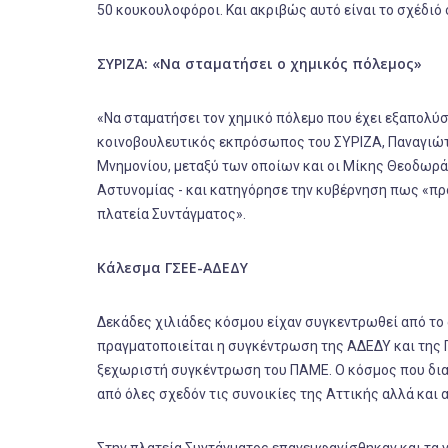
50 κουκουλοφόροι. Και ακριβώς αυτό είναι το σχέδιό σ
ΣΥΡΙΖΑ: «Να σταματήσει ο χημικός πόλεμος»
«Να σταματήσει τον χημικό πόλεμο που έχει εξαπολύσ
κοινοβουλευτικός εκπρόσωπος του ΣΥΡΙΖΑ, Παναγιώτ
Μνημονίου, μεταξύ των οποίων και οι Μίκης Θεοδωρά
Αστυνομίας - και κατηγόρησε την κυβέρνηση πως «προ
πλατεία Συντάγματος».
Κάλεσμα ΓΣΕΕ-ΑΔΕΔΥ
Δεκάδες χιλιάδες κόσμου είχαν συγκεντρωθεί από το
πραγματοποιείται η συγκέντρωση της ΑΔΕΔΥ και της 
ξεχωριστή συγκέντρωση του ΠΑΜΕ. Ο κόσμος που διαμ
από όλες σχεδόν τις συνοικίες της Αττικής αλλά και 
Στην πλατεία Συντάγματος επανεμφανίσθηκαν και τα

=-=-=

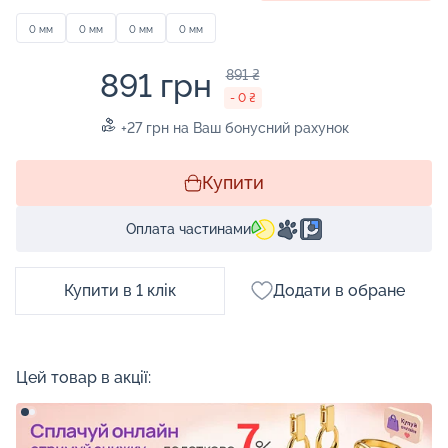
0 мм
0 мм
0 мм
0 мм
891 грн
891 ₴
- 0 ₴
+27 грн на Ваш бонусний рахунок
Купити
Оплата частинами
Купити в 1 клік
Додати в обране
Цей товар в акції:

=-=-=

▸ Task prompt
Reproduce the lines of the entries above from the one with "Δεκάδες χιλιάδες κόσμου" to the one with "Στην πλατεία Συντάγματος", both included, exactly and without any other line.

▸ Task answer
Δεκάδες χιλιάδες κόσμου είχαν συγκεντρωθεί από το
πραγματοποιείται η συγκέντρωση της ΑΔΕΔΥ και της 
ξεχωριστή συγκέντρωση του ΠΑΜΕ. Ο κόσμος που διαμ
από όλες σχεδόν τις συνοικίες της Αττικής αλλά και 
Στην πλατεία Συντάγματος επανεμφανίσθηκαν και τα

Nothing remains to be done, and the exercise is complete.